In support of this position regarding his aggregate sentence, Elkins
relies on the Ohio Supreme Court’s decision in State v. Gwynne, Slip Opinion
No. 2022-Ohio-4607 (“Gwynne IV”). However, during the pendency of this appeal
the Ohio Supreme Court reconsidered and vacated the Gwynne IV opinion in State
v. Gwynne, Slip Opinion No. 2023-Ohio-3851 (“Gwynne V”).
As stated, R.C. 2953.08(G)(2) guides our review of consecutive-felony
sentences and “compels appellate courts to modify or vacate sentences if they find
by clear and convincing evidence that the record does not support any relevant
findings under * * * (C)(4) of section 2929.14[.]” State v. Marcum, 146 Ohio St.3d
516, 2016-Ohio-1002, 59 N.E.3d 1231, ¶ 22.
Here, Elkins was ordered to serve his two prison sentences
consecutively. As previously stated, the court made the requisite statutory findings
and we did not find that those findings were unsupported by the record. Under these
circumstances, we find that Elkins’s argument that his sentence is excessive when
the court ran two prison sentences consecutively for a total term of 27 months of
incarceration is not well taken. Elkins’s sole assignment of error is overruled.
Judgment affirmed.
It is ordered that appellee recover from appellant costs herein taxed.
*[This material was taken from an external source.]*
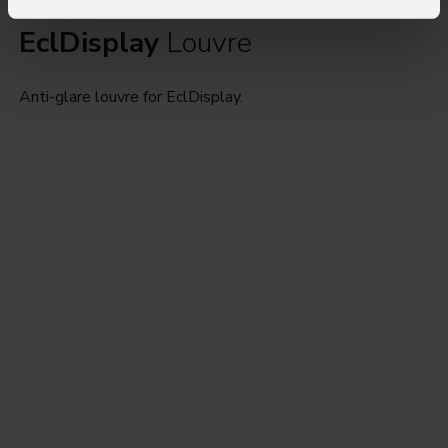
EclDisplay
Louvre
Anti-glare louvre for EclDisplay.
The court finds there were reasonable grounds for this appeal.
It is ordered that a special mandate issue out of this court directing the
common pleas court to carry this judgment into execution. The defendant’s
conviction having been affirmed, any bail pending appeal is terminated. Case
remanded to the trial court for execution of sentence.
A certified copy of this entry shall constitute the mandate pursuant to Rule 27
of the Rules of Appellate Procedure.